We’re also committed to our credo: is the relationship fair? In other words, are we each getting value out of the relationship? It doesn’t necessarily need to be equal, depending on the risk for each party. But we want our companies and assets to be successful so we can bring them in to accelerate them to market and to patients around the globe.”
Trust senior staff
Bill Newel is CEO of Sutro Biopharma, a clinical-stage ADC specialist with a lead candidate in mid-stage trials for ovarian cancer.
“You have to make certain there is an unmet need in a particular patient population. You have to consider other molecules in development or potentially in development because you don’t always know. Through your preclinical work, you determine if you are materially better than existing therapies, look at tolerability risks and see if there are side effects you can manage. To the extent possible, we like to compare our preclinical data to other companies’ preclinical data working on the same types of targets and that goes into our assessment of the viability, and whether it will be best or first in class.
[But] I have a very experienced CSO [Hans-Peter Gerber]. He knows a winner when he sees it. He has 25 years of experience in ADCs at Seagen and other companies. While the ADC field has evolved through trial and error, he’s seen his share of trial and error and has accumulated the wisdom to see the data and interpret it.”
Leverage candidates with a regulatory edge
Dave Mazzo is CEO of Lisata Therapeutics, a clinical-stage company focused on developing treatments for advanced solid tumors in certain types of pancreatic cancer, glioblastoma and more.
“There is a fairly straight-forward analysis first. We look for indications or tumors where there’s stroma present and where the current prognosis is dire. Some would say those are the hardest cancers and where all drugs fail. But there’s a scientific basis to go after these targets, and also a regulatory and commercial strategy, especially for the early days of clinical work.
We are going after indications that could get orphan or pediatric designations because that could give us opportunities for faster regulatory reviews. We are also then eligible for grant money from foundations in those areas. It’s also easier to do a trial in a high unmet need designation where patients are anxious for something new than in breast cancer, for example, where they could have lots of choices and many are good.
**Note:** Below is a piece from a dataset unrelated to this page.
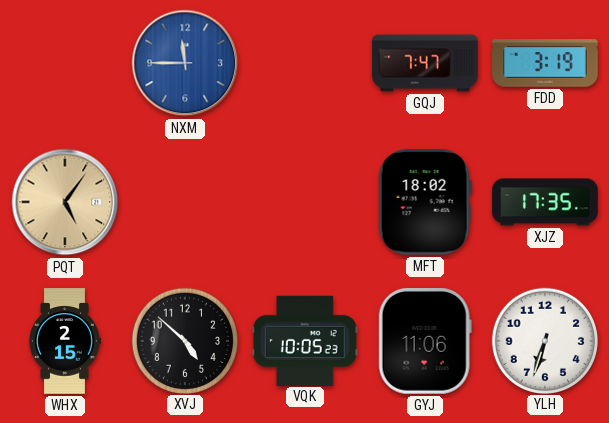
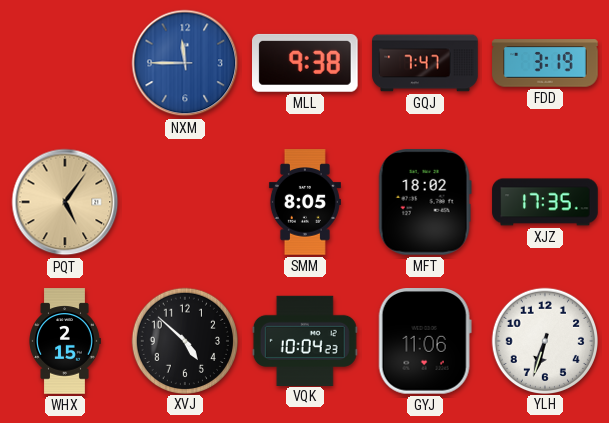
MLL: none -> 9:38
SMM: none -> 8:05
VQK: 10:05 -> 10:04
In pancreatic cancer, therapies have been out there for decades but there hasn’t been even a modest improvement in outcomes. Think about that from a patient standpoint.
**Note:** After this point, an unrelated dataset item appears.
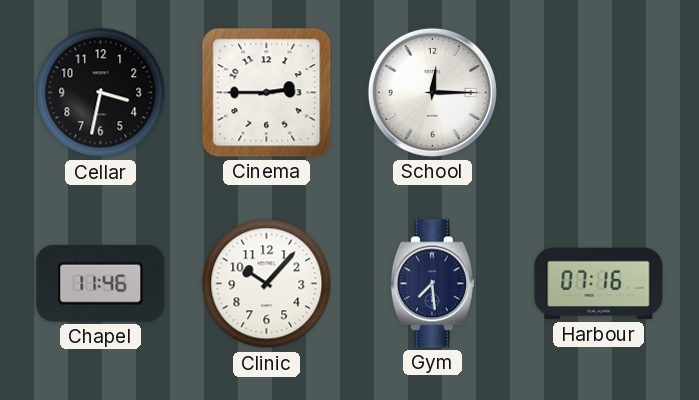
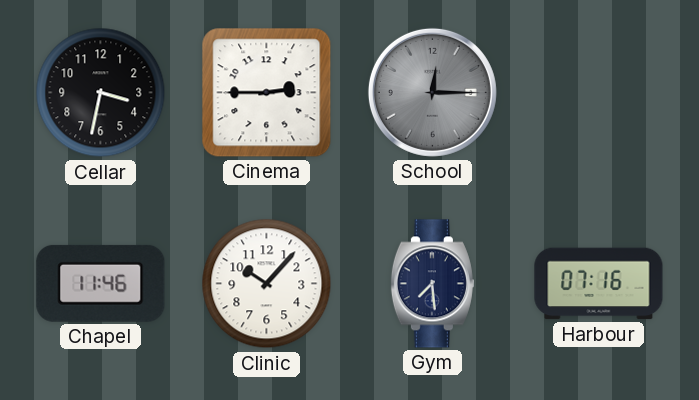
School dial: white -> grey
The goal is then to eventually spread clinical work to larger non-orphan indications.”
Focus on the mission
Andy Seid is partner at Bioluminescence Ventures, a venture capital firm that debuted last year and is geared towards speeding drug development and backing “mission-driven” and platform-based companies.
“The first question I ask to decide if we’re striking the right partnership deal is contingent on knowing the company’s base case. It starts by solidifying your core strategy. What is the asset you’re developing and why does that matter? Companies should start with a problem and then build a solution. Their strategy should tie back to that mission.
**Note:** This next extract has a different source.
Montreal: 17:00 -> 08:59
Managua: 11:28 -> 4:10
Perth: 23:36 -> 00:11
As a VC investor, I’m trying to answer: What’s going to address the unmet needs of the patient and drive independent value creation for the company? There has to be a clear strategy in place that is well codified and that allows the CEO to not be distracted. And the company should focus on [itself] first. If pharma comes later, great, but don’t work for a pharma partnership at the onset. Let them come to you.”
Stick to fundamentals
Robert Jacks is CEO and president of Sparrow Pharmaceuticals, a clinical-stage biotech with a lead candidate aimed at treating endocrine disorders caused by an excess of cortisol.
“I used to work in business development for Pfizer and they would ask: Do you own it? Can you make it? Will someone pay for it? In other words, do you have IP? Can it be easily manufactured? And will doctors prescribe it?
Now, being at a company that wants to work with Big Pharma down the road, it’s good to know how they think.”